Discussion and Ruling
[27] In this particular matter the following is undisputed in leading up to the Society obtaining a warrant to apprehend the child E.B.
[28] The mother and father initially had not prepared for their son's discharge from hospital and although this was rectified in short order, they could not agree as to which parent the child would be discharged to.
[29] While at the hospital, the father raised serious allegations against the mother's mental health from treating physicians in Egypt where the mother had resided before coming to Canada.
[30] In addition, while at the hospital, the father and mother engaged in conflict which led to a physical confrontation between the parents when their son was in the father's arms.
[31] The nursing staff at the hospital raised concerns for the safety of the child and their operations, calling for assistance from security and eventually also the Toronto Police.
[32] It is not an everyday occurrence when a child has just come into the life of a family for such high-level conflict involving staff at the hospital, security and police. Such conflict attracts concerns for the safety of a child and triggers the reporting provisions under the now CYFSA for professionals involved, being the Nurses and Social work staff at hospitals.
[33] The Society in assessing the situation did not act without a warrant, which is their duty to obtain except in those situations that demand immediate action for the safety and well-being of the child. This the Society did and a warrant was granted.
[34] The Society attempted to work with the parents to arrive at a family focused plan, which the family failed to settle on and conflict occurred.

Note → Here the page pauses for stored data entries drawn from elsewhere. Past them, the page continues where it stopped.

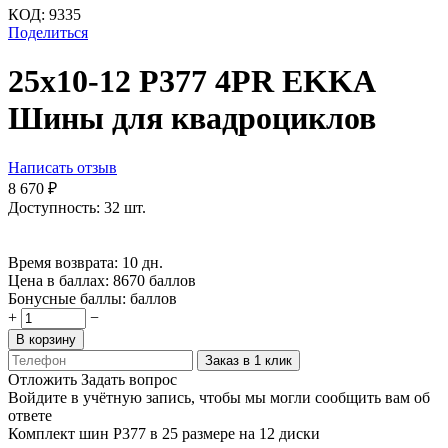
КОД:
9335
Поделиться
25х10-12 P377 4PR EKKA
Шины для квадроциклов
Написать отзыв
8 670
₽
Доступность:
32 шт.
Время возврата:
10 дн.
Цена в баллах:
8670 баллов
Бонусные баллы:
баллов
+
−
В корзину
Заказ в 1 клик
Отложить
Задать вопрос
Войдите в учётную запись, чтобы мы могли сообщить вам об
ответе
Комплект шин Р377 в 25 размере на 12 диски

[35] The Society then acted under its authority in what I consider to be a reasonable and balanced fashion. This they did by assessing and remaining open-minded to the ongoing and available information that came to its knowledge which lead to the placement of the child with his father with conditions within 5 days of Apprehension.
[36] The father attempts to frame the above as merely a dispute between the parents as to which of them would care for their son. The father further takes umbrage with the fact that his relatives were willing to assist.
[37] In argument, the father glosses over the conflict that involved the hospital staff charged with the duty of care for young children and infants, security and eventually the police.
[38] The Society worked for a number of days with the parents in attempting to arrive at a plan.
[39] I find that a reasonable person looking at the situation that erupted into conflict, verbal and physical confrontation with a young child in the middle, would find, as I do, that the Society acted reasonably and fairly.
[40] The Society did not shut its mind from ongoing information when both parents presented themselves at court within five days with counsel that assisted the parents in focusing on their son's needs to arrive at a plan that saw their son discharge back into the family's care while the family moved on with further litigation, something that was not available at the time of potential discharge at the hospital when emotions were ruling the parent's behavior.
[41] Considering the above facts and law I dismissed the father's notice of motion for costs dated March 29, 2018.